Even though the company did not reprimand Humbrecht, as it well might have, we find this remedial action adequate as a matter of law because it was reasonably calculated to prevent further harassment.   As a result of the two meetings with Barnes, Humbrecht was made aware of his responsibilities, and Knabe was made aware of her rights in case of future improper conduct.   Knabe has presented no evidence that there would have been a hostile work environment had she returned or that Humbrecht would have felt free to continue his harassment upon her return to work.   See Ryczek v. Guest Servs. Inc., 877 F.Supp. 754, 759 (D.D.C.1995) (“Even if the investigation was not handled perfectly, the plaintiff has presented no evidence to suggest that Guest Services did anything that would have allowed any harassment to continue.”);   cf. Konstantopoulos v. Westvaco Corp., 112 F.3d 710 (3d Cir.1997) (rejecting a per se rule that requiring an employee to work in close proximity to co-workers responsible for prior harassment constitutes hostile work environment).

Moreover, Knabe has presented no evidence that, if a proper investigation had been performed, Barnes' response would have been different-namely, she has not shown that Humbrecht would have been reprimanded, suspended, or fired.   Under these circumstances, even assuming that Barnes should have credited Knabe's allegations and concluded that Humbrecht harassed her, Knabe has not established any genuine issues of material fact as to the adequacy of Boury's response to her complaint.

We also reject Knabe's contention that there is a genuine issue of material fact as to whether any remedial action was taken.   According to Knabe, it is unclear from the record whether Barnes actually “warned” Humbrecht not to engage in further harassment.   If Humbrecht was not given a warning, the argument continues, then he was completely exonerated and no remedial action was taken.   See Fuller v. City of Oakland, 47 F.3d 1522, 1529 (9th Cir.1995) (“An employer whose sole action is to conclude that no harassment occurred cannot in any meaningful sense be said to have ‘remedied’ what happened.   Denial does not constitute a remedy.   Nor does the fact of investigation alone suffice;  an investigation is principally a way to determine whether any remedy is needed and cannot substitute for the remedy itself.”).

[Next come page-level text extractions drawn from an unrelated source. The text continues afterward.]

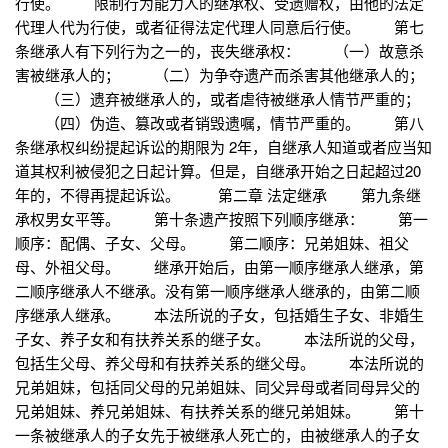
行使。 限制行为能力人的继承权、受遗赠权，由他的法定
代理人代为行使，或者征得法定代理人同意后行使。 第七
条继承人有下列行为之一的，丧失继承权： （一）故意杀
害被继承人的； （二）为争夺遗产而杀害其他继承人的；
（三）遗弃被继承人的，或者虐待被继承人情节严重的；
（四）伪造、篡改或者销毁遗嘱，情节严重的。 第八
条继承权纠纷提起诉讼的期限为 2年，自继承人知道或者应当知
道其权利被侵犯之日起计算。但是，自继承开始之日起超过20
年的，不得再提起诉讼。 第二章 法定继承 第九条继
承权男女平等。 第十条遗产按照下列顺序继承： 第一
顺序：配偶、子女、父母。 第二顺序：兄弟姐妹、祖父
母、外祖父母。 继承开始后，由第一顺序继承人继承，第
二顺序继承人不继承。没有第一顺序继承人继承的，由第二顺
序继承人继承。 本法所说的子女，包括婚生子女、非婚生
子女、养子女和有扶养关系的继子女。 本法所说的父母，
包括生父母、养父母和有扶养关系的继父母。 本法所说的
兄弟姐妹，包括同父母的兄弟姐妹、同父异母或者同母异父的
兄弟姐妹、养兄弟姐妹、有扶养关系的继兄弟姐妹。 第十
一条被继承人的子女先于被继承人死亡的，由被继承人的子女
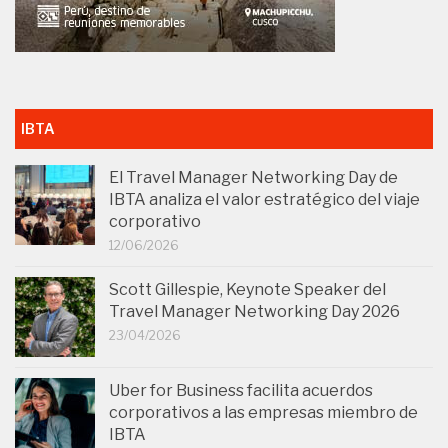
IBTA
El Travel Manager Networking Day de
IBTA analiza el valor estratégico del viaje
corporativo
12/06/2026
Scott Gillespie, Keynote Speaker del
Travel Manager Networking Day 2026
23/04/2026
Uber for Business facilita acuerdos
corporativos a las empresas miembro de
IBTA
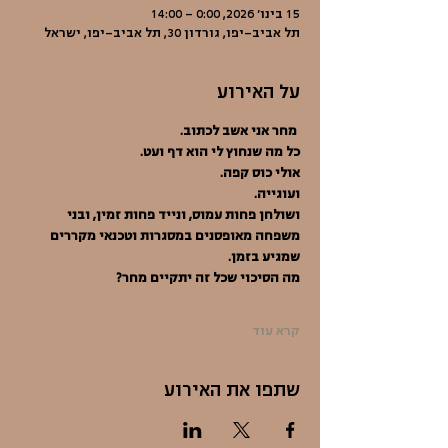
15 בינו׳ 2026, 0:00 – 14:00
תל אביב-יפו, גורדון 30, תל אביב-יפו, ישראל
על האירוע
מחר אני אשב לכתוב.
כל מה שנחוץ לי הוא דף ועט.
אולי כוס קפה.
ועוגייה.
ושולחן פחות עמוס, ונייד פחות זמין, ובני 
משפחה מאופסנים במסגרות וטכנאי מקררים 
שמגיע בזמן. 
מה הסיכוי שכל זה יתקיים מחר?
קרא עוד
שתפו את האירוע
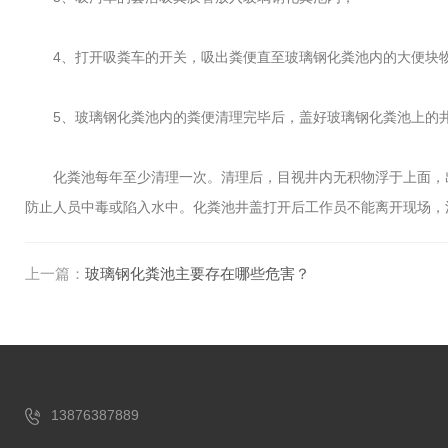
4、打开吸粪车的开关，吸出粪便直至玻璃钢化粪池内的大便块物
5、玻璃钢化粪池内的粪便清理完毕后，盖好玻璃钢化粪池上的井
化粪池每年至少清理一次。清理后，目视井内无积物浮于上面，出入
防止人员中毒或陷入水中。化粪池井盖打开后工作员不能离开现场，
上一篇：
玻璃钢化粪池主要存在哪些危害？
13876387889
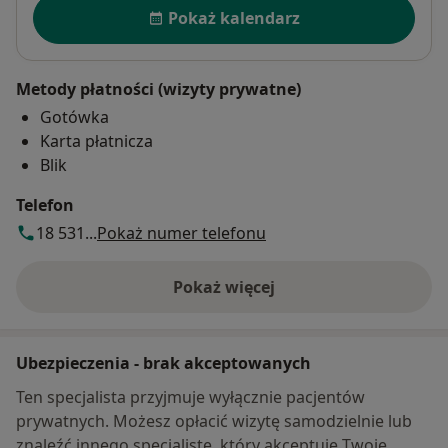
Dostępność
Pokaż kalendarz
Metody płatności (wizyty prywatne)
Gotówka
Karta płatnicza
Blik
Telefon
18 531...
Pokaż numer telefonu
Pokaż więcej
o adresie
Ubezpieczenia - brak akceptowanych
Ten specjalista przyjmuje wyłącznie pacjentów
prywatnych. Możesz opłacić wizytę samodzielnie lub
znaleźć innego specjalistę, który akceptuje Twoje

In our view, the evidence presented by Knabe points only to the conclusion that remedial action was taken by Boury.   Barnes' record of the conversation between her and Humbrecht reports that the company policies respecting sexual harassment were “discussed.”   While Barnes herself did not choose the word “warn,” we think that informing Humbrecht that “any company violations of this policy will receive possible suspension and/or termination” was clearly a warning and that no reasonable jury would find in Knabe's favor as to whether the company actually took remedial action.

In reaching these conclusions, we make several observations.   Although we determine that Boury's remedial action was adequate in spite of Barnes' flawed investigation, it is also clear that there may be cases in which an employer's investigation is so flawed that it could not be said that the remedial action was adequate.   For example, the investigation might be carried out in a way that prevents the discovery of serious and significant harassment by an employee such that the remedy chosen by the employer could not be held to be reasonably calculated to prevent the harassment.   An investigation must be undertaken, see Swentek v. USAIR, 830 F.2d 552, 558 (4th Cir.1987) (“In taking remedial action, USAir was obliged to investigate Swentek's charges and to present a reasonable basis for its subsequent actions.”), and an employer can be held liable if a faulty investigation renders its subsequent remedial action inadequate, i.e., not reasonably calculated to prevent further harassment.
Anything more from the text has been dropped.